Stress Testing the UK Constitution
The intensity of the debate over Brexit has caused me to reflect on how in times of upheaval a country’s constitution is stress tested, and the important role of the courts comes to the forefront.
This week I have been glued to twitter and news websites following developments in the Scottish legal case in which a number of Scottish politicians are seeking to establish whether the UK Parliament has the power under European Law to unilaterally revoke its Article 50 notification – which would effectively ‘cancel’ Brexit. The European Court of Justice (ECJ) heard the arguments yesterday, and this morning the newswires were saying that the decision will be issued on December 4th.

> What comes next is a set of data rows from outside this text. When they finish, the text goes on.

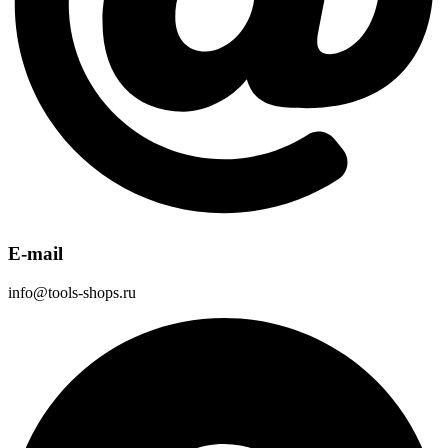
E-mail
info@tools-shops.ru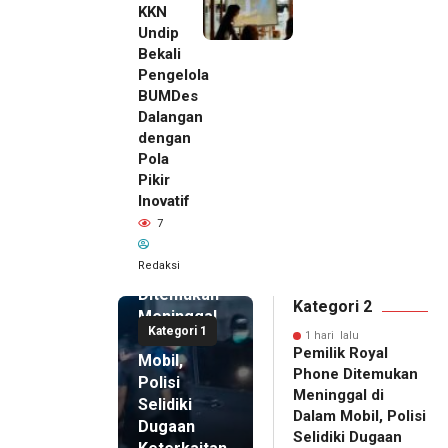
KKN
Undip
Bekali
Pengelola
BUMDes
Dalangan
dengan
Pola
Pikir
Inovatif
1 hari lalu
7
Pemilik
Royal
Redaksi
Phone
Ditemukan
Kategori 2
Meninggal
Kategori 1
di Dalam
1 hari lalu
Pemilik Royal
Mobil,
Phone Ditemukan
Polisi
Meninggal di
Selidiki
Dalam Mobil, Polisi
Dugaan
Selidiki Dugaan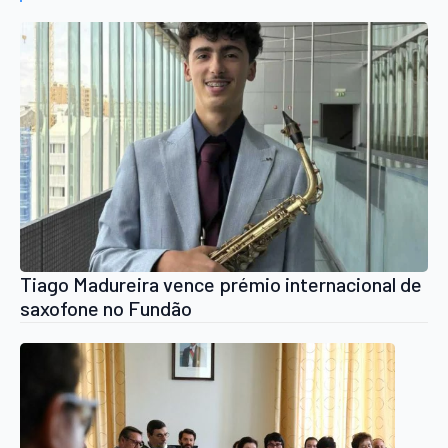
Tiago Madureira vence prémio internacional de
saxofone no Fundão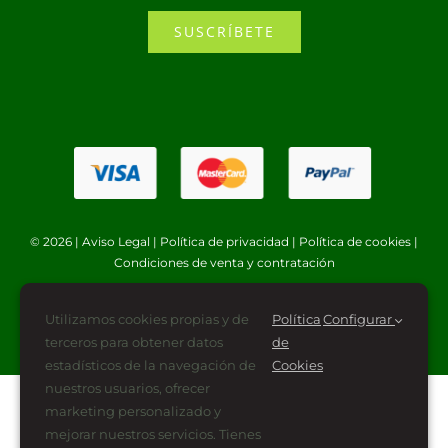
SUSCRÍBETE
© 2026 |
Aviso Legal
|
Política de privacidad
|
Política de cookies
|
Condiciones de venta y contratación
Utilizamos cookies propias y de
Política
Configurar
terceros para obtener datos
de
estadísticos de la navegación de
Cookies
nuestros usuarios, ofrecer
marketing personalizado y
mejorar nuestros servicios. Tienes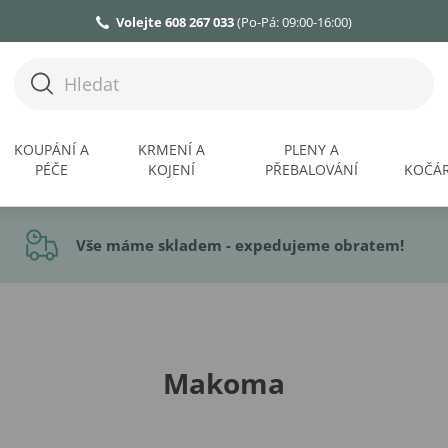
Volejte 608 267 033
(Po-Pá: 09:00-16:00)
KOUPÁNÍ A
KRMENÍ A
PLENY A
PÉČE
KOJENÍ
PŘEBALOVÁNÍ
KOČÁR
Vše máme skladem - expedujeme obratem!
Makoma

That would be in record time for a case of such magnitude - and well in advance of Parliament’s ‘Meaningful Vote’ on Theresa May’s proposed Brexit deal, which is due to take place on 11 December.
Yesterday, with a dramatic flourish, Koen Lenaerts, President of the ECJ, mused: “We are in a moment of constitutional construction. It is our Marbury v Madison moment. There is a textual vacuum that needs to be filled.” Marbury was an 1803 case in which the US Supreme Court asserted that the courts had the power to strike down unconstitutional laws.
The Scottish courts are also well used to, and well capable of, stress testing our constitution. Scotland has two Parliaments, one in Edinburgh, and one in London. The Scottish Parliament is forbidden from impinging on the areas reserved by the Parliament in London, and it must not breach European law or the European Convention of Human Rights. In recent years, we have seen numerous challenges to Scottish Parliament legislation in the courts. Legislation introducing damages for pleural plaques – an asymptomatic condition caused by past exposure to asbestos – was challenged on the grounds that the legislation breached the human rights of insurance companies to peaceful enjoyment of their money. Legislation introducing minimum unit pricing for alcohol was challenged on grounds that it would constitute a disproportionate interference with free trade in the EU. So-called “Named Person legislation” was challenged on the grounds that it interfered with human rights to privacy and family life. The Scottish and UK Governments are at loggerheads over whether the Scottish Parliament exceeded its powers by passing the Withdrawal Bill to bring EU laws into the Scottish statute book post Brexit. The challenges to pleural plaques damage and minimum unit pricing eventually reached the UK Supreme Court, where they were unsuccessful; but the Scottish Government was sent back to the drawing board on elements of the Named Person legislation. The UK Supreme Court’s judgment on the Withdrawal Bill is still awaited.
In the era of Brexit, the English courts have also been prepared to put the UK Government’s actions under the magnifying glass. In Gina Miller’s high-profile Brexit case, the High Court held that the UK Government had to ask Parliament before giving notice of withdrawal from the EU. It would remove a series of rights created by Acts of the UK Parliament, which was something only the sovereign UK Parliament could do.
For the jurist, AV Dicey, the Rule of Law required that “every man, whatever be his rank or condition, is subject to the ordinary law of the realm and amenable to the jurisdiction of the ordinary tribunals”. The judges in the Miller case were castigated in some sections of the popular press as “Enemies of the People”, but in reality judges are the defenders of the people. History teaches us not to underestimate how important the role of the courts is in balancing the rights of individuals and the powers of the state.
It is sobering to think that after Marbury, the US Supreme Court did not strike down another law until Dred Scott v Sandford in 1857. In that infamous case, the Court struck down the Missouri Compromise, permitting the unhindered expansion of slavery into all new US territories. It also held that Dred Scott, a black American whose ancestors were imported as slaves, could not be an American citizen and had no standing to sue in the Federal courts. It was one of the catalysts for the American Civil War.
No doubt the judges of the ECJ will have the historic significance of their role at the forefront of their minds as they deliberate over the next few days.